Salary negotiation after a layoff/in this market

Anonymous
Anonymous wrote:
Anonymous wrote:
Anonymous wrote:Executive who oversees a lot of hiring here. We psot salary ranges and have not been negotiating beyond those for the past year due to general belt-tightening.


This is good point. Most jobs post ranges and generally we talk salary before interviewing. I think OP feels the job was more than it seemed and wants to go back an renegotiate. Is that the case?


Yes, its a conpany that would hire me to implement a program for a client. The conpany surely wrote the description. They held the early calls and then I had later meetings with the client. I feel like there seem to be different expectations from each side on what the job looks like.


They considered salary already negotiated; id the job is not what you want at that salary, then they expect you to move on.
Anonymous
My ex husband was making $160-175k for the last 8 years. Hes been unemployed for 7 months now and is desperately trying to get $100k. If you are receiving a job offer, I would not chance messing it up at all. This market is insane.
Anonymous
Very timely.
I think the usually solid advice/guidance to negotiate is “follow at your own risk” in this market. I had a friend last week who tried to negotiate (10%) and got an email rescinding his offer. Company likely had multiple strong candidates willing to accept at the stated pay.

Look at the Jan jobless numbers. It’s crazy the salaries I’m seeing posted…
Anonymous
Anonymous wrote:My ex husband was making $160-175k for the last 8 years. Hes been unemployed for 7 months now and is desperately trying to get $100k. If you are receiving a job offer, I would not chance messing it up at all. This market is insane.

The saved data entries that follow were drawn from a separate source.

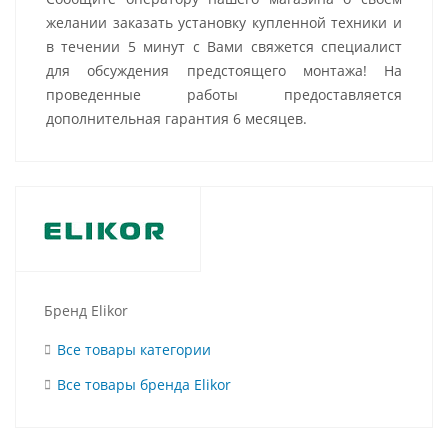
желании заказать установку купленной техники и
в течении 5 минут с Вами свяжется специалист
для обсуждения предстоящего монтажа! На
проведенные работы предоставляется
дополнительная гарантия 6 месяцев.
Бренд Elikor
Все товары категории
Все товары бренда Elikor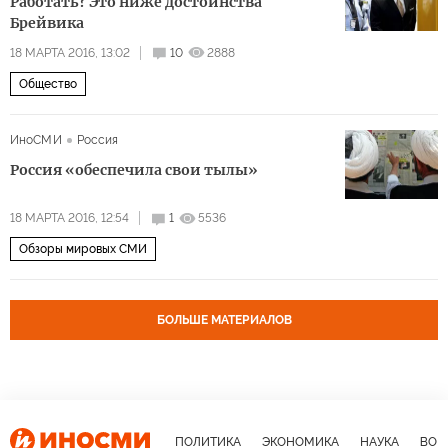
Работать? Это ниже достоинства
Брейвика
18 МАРТА 2016, 13:02
10
2888
Общество
ИноСМИ
Россия
Россия «обеспечила свои тылы»
18 МАРТА 2016, 12:54
1
5536
Обзоры мировых СМИ
БОЛЬШЕ МАТЕРИАЛОВ
ПОЛИТИКА
ЭКОНОМИКА
НАУКА
ВОЕ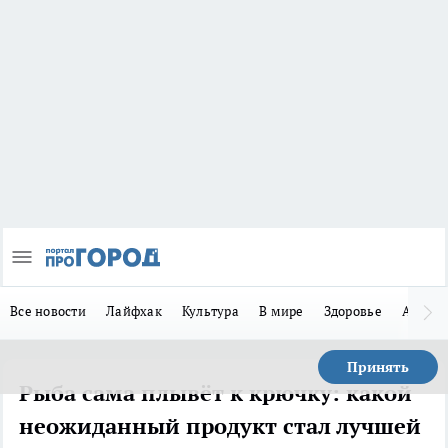
Все новости
Лайфхак
Культура
В мире
Здоровье
Авто
Принять
Рыба сама плывёт к крючку: какой
неожиданный продукт стал лучшей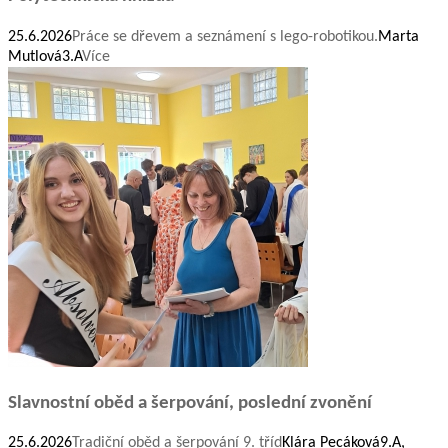
25.6.2026
Práce se dřevem a seznámení s lego-robotikou.
Marta
Mutlová
3.A
Více
Slavnostní oběd a šerpování, poslední zvonění
25.6.2026
Tradiční oběd a šerpování 9. tříd
Klára Pecáková
9.A,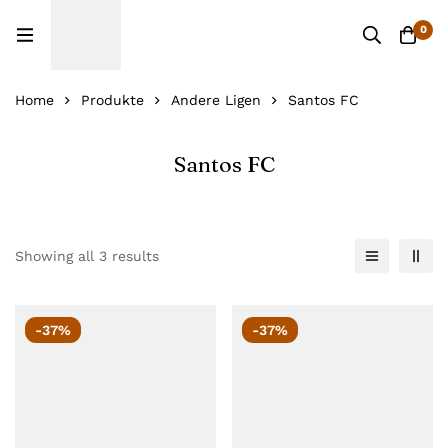
0
Home
Produkte
Andere Ligen
Santos FC
Santos FC
Showing all 3 results
-37%
-37%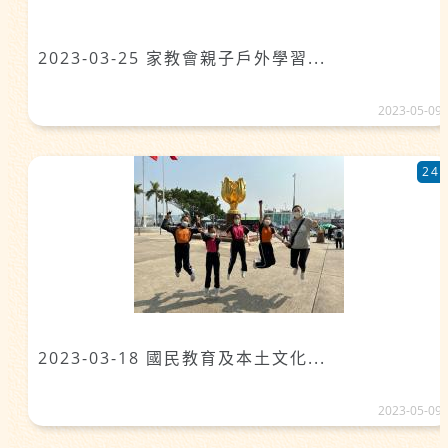
2023-03-25 家教會親子戶外學習...
2023-05-09
24
2023-03-18 國民教育及本土文化...
2023-05-09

True. But then, when the tables turn, which hopefully they will, he can jump ship for something better when the opportunity arises. You only have to be as loyal to a company as they are to you, which is to say, not at all.
Anonymous
I didn’t negotiate but I set a floor I would be comfortable living on and stuck to it. I did have someone do a bait and switch and soft offered less than the floor and I ended up not moving forward/taking it. But I did have savings so I could pickier and my floor wasn’t that high.
Anonymous
You need to clarify a range you are comfortable with or get them to name the range.
Anonymous
Anonymous wrote:Very timely.
I think the usually solid advice/guidance to negotiate is “follow at your own risk” in this market. I had a friend last week who tried to negotiate (10%) and got an email rescinding his offer. Company likely had multiple strong candidates willing to accept at the stated pay.

Look at the Jan jobless numbers. It’s crazy the salaries I’m seeing posted…


It sounds like OP already negotiated salary before interview, and after learning more wants to revisit for higher pay? I think rescinding is a real risk here.